• **WHAT THE TASK ASKS**
Which lines run from the line with "لم يراقبها لاعلام فمن سيراقبها فكانه تم" through the line with "Iniciar Sesión" in the entries below? Print them exactly, both ends included, and nothing more.

• **EXTRACTED ENTRIES**
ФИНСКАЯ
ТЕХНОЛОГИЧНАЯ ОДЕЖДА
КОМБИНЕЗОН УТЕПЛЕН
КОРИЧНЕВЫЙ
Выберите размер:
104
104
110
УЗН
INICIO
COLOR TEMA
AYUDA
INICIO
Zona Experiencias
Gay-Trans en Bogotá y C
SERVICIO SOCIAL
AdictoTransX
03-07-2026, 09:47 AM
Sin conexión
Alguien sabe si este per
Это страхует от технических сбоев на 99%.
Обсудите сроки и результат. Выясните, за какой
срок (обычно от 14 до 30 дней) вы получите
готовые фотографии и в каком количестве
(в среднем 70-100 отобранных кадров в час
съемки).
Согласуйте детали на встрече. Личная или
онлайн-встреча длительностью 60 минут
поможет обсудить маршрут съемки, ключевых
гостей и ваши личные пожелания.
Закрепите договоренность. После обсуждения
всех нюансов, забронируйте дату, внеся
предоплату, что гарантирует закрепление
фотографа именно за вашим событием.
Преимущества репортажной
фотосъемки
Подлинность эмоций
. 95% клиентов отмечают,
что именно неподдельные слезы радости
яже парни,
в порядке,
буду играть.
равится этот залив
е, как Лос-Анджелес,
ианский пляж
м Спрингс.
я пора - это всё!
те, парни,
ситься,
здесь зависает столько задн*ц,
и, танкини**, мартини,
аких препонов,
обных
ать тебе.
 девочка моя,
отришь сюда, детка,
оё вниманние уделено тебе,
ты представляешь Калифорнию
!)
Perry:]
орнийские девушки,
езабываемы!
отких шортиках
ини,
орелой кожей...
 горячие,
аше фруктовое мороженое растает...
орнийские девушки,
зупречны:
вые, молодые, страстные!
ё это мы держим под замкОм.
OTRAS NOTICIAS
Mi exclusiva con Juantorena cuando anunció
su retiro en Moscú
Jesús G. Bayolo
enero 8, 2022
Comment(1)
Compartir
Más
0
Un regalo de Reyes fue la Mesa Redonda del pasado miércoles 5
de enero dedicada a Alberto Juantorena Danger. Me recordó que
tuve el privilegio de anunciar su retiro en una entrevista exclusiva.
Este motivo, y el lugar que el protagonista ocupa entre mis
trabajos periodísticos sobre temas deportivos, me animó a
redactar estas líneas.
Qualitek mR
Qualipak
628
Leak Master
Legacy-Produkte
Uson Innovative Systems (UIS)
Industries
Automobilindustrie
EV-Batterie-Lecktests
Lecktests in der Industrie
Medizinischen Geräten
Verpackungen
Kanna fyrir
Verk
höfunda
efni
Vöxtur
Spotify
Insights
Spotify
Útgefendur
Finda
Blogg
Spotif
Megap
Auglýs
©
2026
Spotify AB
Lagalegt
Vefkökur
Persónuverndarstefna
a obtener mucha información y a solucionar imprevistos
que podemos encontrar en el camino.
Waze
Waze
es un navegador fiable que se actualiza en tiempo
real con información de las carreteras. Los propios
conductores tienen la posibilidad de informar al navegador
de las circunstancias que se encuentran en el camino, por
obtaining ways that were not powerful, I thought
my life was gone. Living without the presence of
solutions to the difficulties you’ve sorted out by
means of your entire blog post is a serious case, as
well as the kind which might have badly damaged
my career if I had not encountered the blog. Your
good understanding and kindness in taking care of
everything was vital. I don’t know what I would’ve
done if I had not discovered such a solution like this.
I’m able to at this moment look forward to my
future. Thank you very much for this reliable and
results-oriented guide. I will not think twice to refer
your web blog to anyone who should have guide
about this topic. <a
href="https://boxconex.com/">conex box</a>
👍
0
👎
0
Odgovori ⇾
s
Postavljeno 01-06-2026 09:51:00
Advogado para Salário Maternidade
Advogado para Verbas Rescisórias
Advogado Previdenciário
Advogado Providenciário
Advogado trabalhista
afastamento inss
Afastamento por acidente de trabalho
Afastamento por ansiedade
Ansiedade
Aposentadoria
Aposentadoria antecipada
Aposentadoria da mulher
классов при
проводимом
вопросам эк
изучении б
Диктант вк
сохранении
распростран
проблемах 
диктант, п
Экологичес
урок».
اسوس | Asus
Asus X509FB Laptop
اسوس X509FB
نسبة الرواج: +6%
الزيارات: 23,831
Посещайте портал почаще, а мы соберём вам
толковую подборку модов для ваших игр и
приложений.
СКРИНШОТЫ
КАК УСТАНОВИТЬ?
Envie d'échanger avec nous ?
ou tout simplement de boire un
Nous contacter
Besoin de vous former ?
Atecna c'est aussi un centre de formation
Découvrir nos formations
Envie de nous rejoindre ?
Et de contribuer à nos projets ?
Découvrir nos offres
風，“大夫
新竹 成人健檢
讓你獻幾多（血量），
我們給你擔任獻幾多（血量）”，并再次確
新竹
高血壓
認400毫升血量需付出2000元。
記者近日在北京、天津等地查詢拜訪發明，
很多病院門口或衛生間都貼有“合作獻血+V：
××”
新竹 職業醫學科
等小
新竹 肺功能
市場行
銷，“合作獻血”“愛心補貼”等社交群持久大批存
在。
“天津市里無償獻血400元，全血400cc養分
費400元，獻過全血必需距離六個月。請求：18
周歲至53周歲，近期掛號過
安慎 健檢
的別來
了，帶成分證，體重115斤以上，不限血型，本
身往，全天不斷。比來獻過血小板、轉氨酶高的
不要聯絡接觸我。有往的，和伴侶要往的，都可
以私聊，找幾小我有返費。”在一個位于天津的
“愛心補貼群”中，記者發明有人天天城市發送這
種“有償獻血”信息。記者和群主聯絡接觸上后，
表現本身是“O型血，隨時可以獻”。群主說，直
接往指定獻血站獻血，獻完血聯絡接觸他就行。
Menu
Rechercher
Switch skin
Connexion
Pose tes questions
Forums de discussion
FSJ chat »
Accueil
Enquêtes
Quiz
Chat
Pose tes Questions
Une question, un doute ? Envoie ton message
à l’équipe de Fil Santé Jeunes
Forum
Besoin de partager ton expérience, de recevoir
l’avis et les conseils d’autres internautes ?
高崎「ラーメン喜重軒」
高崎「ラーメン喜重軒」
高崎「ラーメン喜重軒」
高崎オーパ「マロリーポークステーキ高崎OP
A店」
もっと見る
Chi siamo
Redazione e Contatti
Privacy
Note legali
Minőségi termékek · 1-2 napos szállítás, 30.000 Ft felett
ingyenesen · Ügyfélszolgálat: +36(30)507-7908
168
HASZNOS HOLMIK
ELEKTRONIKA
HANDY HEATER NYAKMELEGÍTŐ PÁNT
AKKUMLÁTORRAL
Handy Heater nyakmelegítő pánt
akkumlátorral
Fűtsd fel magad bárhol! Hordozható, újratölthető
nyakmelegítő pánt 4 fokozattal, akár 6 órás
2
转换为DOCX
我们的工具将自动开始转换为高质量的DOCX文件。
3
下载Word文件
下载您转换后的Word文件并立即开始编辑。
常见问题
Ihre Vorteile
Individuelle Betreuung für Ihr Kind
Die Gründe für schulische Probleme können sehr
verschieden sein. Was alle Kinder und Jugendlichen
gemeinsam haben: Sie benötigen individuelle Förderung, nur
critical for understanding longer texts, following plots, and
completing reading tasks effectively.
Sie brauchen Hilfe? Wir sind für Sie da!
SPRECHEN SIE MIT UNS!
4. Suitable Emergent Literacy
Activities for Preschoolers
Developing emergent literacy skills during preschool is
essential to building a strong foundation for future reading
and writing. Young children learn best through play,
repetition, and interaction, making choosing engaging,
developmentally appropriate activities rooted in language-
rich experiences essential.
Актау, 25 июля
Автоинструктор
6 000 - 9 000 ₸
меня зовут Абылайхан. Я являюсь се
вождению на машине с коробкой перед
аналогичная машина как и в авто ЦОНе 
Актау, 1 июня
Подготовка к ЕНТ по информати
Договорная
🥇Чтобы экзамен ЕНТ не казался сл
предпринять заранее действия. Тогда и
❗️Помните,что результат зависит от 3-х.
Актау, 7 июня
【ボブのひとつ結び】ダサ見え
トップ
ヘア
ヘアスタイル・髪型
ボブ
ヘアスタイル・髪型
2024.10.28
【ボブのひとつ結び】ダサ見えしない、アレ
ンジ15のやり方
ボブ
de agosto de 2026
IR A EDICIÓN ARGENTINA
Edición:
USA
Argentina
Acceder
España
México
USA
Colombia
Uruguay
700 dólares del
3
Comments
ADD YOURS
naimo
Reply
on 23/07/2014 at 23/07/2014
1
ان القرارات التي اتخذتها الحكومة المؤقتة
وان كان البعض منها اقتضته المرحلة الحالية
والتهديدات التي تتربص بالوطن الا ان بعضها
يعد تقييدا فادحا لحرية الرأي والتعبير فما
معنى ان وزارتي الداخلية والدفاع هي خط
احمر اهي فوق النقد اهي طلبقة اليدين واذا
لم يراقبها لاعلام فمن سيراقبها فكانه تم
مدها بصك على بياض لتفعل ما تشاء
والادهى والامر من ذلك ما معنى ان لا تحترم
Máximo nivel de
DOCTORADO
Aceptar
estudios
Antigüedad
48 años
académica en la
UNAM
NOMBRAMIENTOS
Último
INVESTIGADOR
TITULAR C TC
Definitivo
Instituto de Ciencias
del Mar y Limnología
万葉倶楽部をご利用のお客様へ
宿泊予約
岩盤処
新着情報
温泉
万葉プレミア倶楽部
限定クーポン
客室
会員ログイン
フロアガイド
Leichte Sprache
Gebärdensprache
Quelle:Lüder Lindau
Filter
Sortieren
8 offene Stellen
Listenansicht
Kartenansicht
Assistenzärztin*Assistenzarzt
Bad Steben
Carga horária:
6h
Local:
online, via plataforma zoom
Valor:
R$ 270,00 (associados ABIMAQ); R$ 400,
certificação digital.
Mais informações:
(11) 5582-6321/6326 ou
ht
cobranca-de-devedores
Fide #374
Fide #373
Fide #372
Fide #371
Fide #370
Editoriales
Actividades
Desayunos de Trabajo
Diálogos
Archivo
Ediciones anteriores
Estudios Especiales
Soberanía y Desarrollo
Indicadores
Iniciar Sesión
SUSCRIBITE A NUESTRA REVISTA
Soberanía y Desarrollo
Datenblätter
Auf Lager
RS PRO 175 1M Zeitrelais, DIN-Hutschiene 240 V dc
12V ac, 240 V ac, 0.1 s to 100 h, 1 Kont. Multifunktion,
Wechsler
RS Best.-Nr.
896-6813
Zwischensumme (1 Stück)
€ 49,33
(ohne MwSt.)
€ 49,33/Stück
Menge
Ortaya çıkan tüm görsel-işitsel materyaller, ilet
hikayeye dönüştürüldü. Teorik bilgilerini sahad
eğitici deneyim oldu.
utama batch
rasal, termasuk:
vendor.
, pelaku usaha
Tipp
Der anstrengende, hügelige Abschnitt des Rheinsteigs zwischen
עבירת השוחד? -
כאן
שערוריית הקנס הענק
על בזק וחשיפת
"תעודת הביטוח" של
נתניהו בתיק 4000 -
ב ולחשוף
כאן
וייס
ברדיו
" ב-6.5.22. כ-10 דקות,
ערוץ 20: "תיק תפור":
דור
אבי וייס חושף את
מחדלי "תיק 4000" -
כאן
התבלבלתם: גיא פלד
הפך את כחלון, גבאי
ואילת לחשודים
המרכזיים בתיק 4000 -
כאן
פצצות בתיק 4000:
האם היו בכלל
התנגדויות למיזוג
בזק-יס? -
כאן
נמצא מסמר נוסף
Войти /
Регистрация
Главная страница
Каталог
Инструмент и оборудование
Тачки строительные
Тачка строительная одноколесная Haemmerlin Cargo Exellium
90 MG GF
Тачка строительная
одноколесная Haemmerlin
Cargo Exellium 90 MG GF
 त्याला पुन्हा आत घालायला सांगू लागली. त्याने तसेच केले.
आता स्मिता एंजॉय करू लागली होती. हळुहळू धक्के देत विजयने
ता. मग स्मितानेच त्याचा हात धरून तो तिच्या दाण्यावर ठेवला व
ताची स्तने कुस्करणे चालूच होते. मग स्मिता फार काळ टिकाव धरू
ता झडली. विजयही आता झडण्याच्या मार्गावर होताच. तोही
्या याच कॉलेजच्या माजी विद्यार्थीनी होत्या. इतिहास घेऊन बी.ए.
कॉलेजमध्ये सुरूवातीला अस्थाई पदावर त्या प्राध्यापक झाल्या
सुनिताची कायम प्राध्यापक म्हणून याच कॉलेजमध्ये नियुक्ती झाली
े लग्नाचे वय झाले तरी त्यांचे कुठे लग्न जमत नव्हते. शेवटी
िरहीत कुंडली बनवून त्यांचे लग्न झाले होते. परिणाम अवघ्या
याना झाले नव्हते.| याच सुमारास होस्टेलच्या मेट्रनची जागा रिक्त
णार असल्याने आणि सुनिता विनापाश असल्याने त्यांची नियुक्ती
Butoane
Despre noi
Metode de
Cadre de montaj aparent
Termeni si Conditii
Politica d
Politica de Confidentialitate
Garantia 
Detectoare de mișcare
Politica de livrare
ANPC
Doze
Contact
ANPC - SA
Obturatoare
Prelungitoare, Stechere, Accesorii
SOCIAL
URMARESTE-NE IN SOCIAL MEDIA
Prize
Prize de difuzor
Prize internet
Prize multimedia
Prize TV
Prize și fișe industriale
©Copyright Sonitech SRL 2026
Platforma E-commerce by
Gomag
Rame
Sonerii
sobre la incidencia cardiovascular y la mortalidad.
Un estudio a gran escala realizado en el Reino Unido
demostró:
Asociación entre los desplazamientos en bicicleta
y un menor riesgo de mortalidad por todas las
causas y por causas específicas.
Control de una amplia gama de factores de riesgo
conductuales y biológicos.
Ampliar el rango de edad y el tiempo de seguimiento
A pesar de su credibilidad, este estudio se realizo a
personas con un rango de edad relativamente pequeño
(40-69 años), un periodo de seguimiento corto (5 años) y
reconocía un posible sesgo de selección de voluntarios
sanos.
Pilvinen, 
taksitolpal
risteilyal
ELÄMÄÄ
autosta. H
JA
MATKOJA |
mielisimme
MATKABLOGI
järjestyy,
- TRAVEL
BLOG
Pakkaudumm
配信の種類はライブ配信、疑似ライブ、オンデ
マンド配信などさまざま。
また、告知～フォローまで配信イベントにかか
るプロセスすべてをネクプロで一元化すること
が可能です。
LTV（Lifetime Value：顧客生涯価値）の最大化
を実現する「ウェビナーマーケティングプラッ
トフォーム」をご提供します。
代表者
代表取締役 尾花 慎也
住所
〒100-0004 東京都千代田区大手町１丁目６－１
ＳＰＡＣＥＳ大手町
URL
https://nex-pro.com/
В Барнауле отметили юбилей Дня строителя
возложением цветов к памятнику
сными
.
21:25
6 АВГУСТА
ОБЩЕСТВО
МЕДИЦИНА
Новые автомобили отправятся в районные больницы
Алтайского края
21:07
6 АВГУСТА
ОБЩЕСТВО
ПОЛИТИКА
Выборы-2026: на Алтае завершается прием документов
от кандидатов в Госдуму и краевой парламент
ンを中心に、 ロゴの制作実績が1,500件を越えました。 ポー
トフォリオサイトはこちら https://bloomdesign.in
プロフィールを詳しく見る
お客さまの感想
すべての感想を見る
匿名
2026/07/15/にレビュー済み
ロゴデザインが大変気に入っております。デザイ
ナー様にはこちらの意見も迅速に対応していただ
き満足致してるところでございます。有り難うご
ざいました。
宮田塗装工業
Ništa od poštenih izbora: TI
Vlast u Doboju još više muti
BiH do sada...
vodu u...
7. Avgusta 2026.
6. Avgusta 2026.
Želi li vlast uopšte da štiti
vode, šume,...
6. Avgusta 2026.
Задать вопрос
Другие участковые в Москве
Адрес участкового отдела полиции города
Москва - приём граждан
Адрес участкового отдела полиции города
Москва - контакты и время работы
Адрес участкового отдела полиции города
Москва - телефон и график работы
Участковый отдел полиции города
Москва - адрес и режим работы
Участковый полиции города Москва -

• **SOLVED EXERCISE**
لم يراقبها لاعلام فمن سيراقبها فكانه تم
مدها بصك على بياض لتفعل ما تشاء
والادهى والامر من ذلك ما معنى ان لا تحترم
Máximo nivel de
DOCTORADO
Aceptar
estudios
Antigüedad
48 años
académica en la
UNAM
NOMBRAMIENTOS
Último
INVESTIGADOR
TITULAR C TC
Definitivo
Instituto de Ciencias
del Mar y Limnología
万葉倶楽部をご利用のお客様へ
宿泊予約
岩盤処
新着情報
温泉
万葉プレミア倶楽部
限定クーポン
客室
会員ログイン
フロアガイド
Leichte Sprache
Gebärdensprache
Quelle:Lüder Lindau
Filter
Sortieren
8 offene Stellen
Listenansicht
Kartenansicht
Assistenzärztin*Assistenzarzt
Bad Steben
Carga horária:
6h
Local:
online, via plataforma zoom
Valor:
R$ 270,00 (associados ABIMAQ); R$ 400,
certificação digital.
Mais informações:
(11) 5582-6321/6326 ou
ht
cobranca-de-devedores
Fide #374
Fide #373
Fide #372
Fide #371
Fide #370
Editoriales
Actividades
Desayunos de Trabajo
Diálogos
Archivo
Ediciones anteriores
Estudios Especiales
Soberanía y Desarrollo
Indicadores
Iniciar Sesión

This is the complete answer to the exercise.